:: YOUR GOAL ::
Where does the string "Rock" appear in the records? Copy each line that holds it.

:: INPUT MATERIAL ::
________________________________________

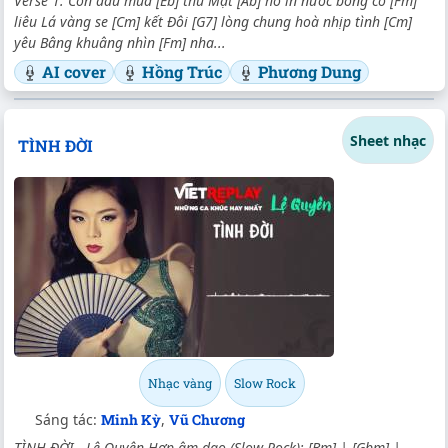
Verse 1: Còn đâu mùa [Eb] thu Mặt [Ab] hồ in nước bóng cô [Fm]
liêu Lá vàng se [Cm] kết Đôi [G7] lòng chung hoà nhịp tình [Cm]
yêu Bâng khuâng nhìn [Fm] nha...
AI cover
Hồng Trúc
Phương Dung
Sheet nhạc
TÌNH ĐỜI
Nhạc vàng
Slow Rock
Sáng tác:
Minh Kỳ
,
Vũ Chương
TÌNH ĐỜI - Lệ Quyên Hợp âm dạo (Slow Rock): [Bm] | [Gbm] |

________________________________________

:: ANSWER FOR THE TASK ::
Slow Rock
TÌNH ĐỜI - Lệ Quyên Hợp âm dạo (Slow Rock): [Bm] | [Gbm] |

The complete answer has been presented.